### Exercise instructions
The data below must be repeated exactly. Leave nothing out.

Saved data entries
════════════════

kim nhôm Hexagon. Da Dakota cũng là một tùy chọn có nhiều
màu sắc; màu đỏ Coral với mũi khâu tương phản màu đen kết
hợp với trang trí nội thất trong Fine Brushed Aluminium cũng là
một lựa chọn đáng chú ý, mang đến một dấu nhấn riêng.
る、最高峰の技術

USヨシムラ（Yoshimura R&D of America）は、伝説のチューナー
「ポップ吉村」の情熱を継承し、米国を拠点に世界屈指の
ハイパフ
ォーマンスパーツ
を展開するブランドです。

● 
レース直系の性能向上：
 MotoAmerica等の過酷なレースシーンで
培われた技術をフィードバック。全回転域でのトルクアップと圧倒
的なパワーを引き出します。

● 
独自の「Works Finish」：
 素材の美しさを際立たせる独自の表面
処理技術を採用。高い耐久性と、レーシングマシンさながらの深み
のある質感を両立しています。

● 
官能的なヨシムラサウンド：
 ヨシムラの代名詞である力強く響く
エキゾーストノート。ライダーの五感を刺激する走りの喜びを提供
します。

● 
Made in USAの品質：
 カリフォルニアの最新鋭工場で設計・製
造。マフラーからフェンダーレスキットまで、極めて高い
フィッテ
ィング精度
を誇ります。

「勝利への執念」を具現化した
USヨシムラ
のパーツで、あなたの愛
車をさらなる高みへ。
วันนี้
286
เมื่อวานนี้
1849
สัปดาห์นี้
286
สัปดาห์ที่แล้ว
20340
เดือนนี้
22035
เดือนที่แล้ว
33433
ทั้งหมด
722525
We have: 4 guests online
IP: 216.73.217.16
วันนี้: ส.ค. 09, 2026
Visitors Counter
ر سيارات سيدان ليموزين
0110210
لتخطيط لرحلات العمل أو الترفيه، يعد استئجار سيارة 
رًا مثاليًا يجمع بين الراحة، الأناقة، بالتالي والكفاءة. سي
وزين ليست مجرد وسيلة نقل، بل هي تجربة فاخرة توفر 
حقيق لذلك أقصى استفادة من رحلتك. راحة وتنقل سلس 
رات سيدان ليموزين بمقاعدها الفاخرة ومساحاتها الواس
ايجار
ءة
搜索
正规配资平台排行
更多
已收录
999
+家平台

════════════════

### Result below
kim nhôm Hexagon. Da Dakota cũng là một tùy chọn có nhiều
màu sắc; màu đỏ Coral với mũi khâu tương phản màu đen kết
hợp với trang trí nội thất trong Fine Brushed Aluminium cũng là
một lựa chọn đáng chú ý, mang đến một dấu nhấn riêng.
る、最高峰の技術

USヨシムラ（Yoshimura R&D of America）は、伝説のチューナー
「ポップ吉村」の情熱を継承し、米国を拠点に世界屈指の
ハイパフ
ォーマンスパーツ
を展開するブランドです。

● 
レース直系の性能向上：
 MotoAmerica等の過酷なレースシーンで
培われた技術をフィードバック。全回転域でのトルクアップと圧倒
的なパワーを引き出します。

● 
独自の「Works Finish」：
 素材の美しさを際立たせる独自の表面
処理技術を採用。高い耐久性と、レーシングマシンさながらの深み
のある質感を両立しています。

● 
官能的なヨシムラサウンド：
 ヨシムラの代名詞である力強く響く
エキゾーストノート。ライダーの五感を刺激する走りの喜びを提供
します。

● 
Made in USAの品質：
 カリフォルニアの最新鋭工場で設計・製
造。マフラーからフェンダーレスキットまで、極めて高い
フィッテ
ィング精度
を誇ります。

「勝利への執念」を具現化した
USヨシムラ
のパーツで、あなたの愛
車をさらなる高みへ。
วันนี้
286
เมื่อวานนี้
1849
สัปดาห์นี้
286
สัปดาห์ที่แล้ว
20340
เดือนนี้
22035
เดือนที่แล้ว
33433
ทั้งหมด
722525
We have: 4 guests online
IP: 216.73.217.16
วันนี้: ส.ค. 09, 2026
Visitors Counter
ر سيارات سيدان ليموزين
0110210
لتخطيط لرحلات العمل أو الترفيه، يعد استئجار سيارة 
رًا مثاليًا يجمع بين الراحة، الأناقة، بالتالي والكفاءة. سي
وزين ليست مجرد وسيلة نقل، بل هي تجربة فاخرة توفر 
حقيق لذلك أقصى استفادة من رحلتك. راحة وتنقل سلس 
رات سيدان ليموزين بمقاعدها الفاخرة ومساحاتها الواس
ايجار
ءة
搜索
正规配资平台排行
更多
已收录
999
+家平台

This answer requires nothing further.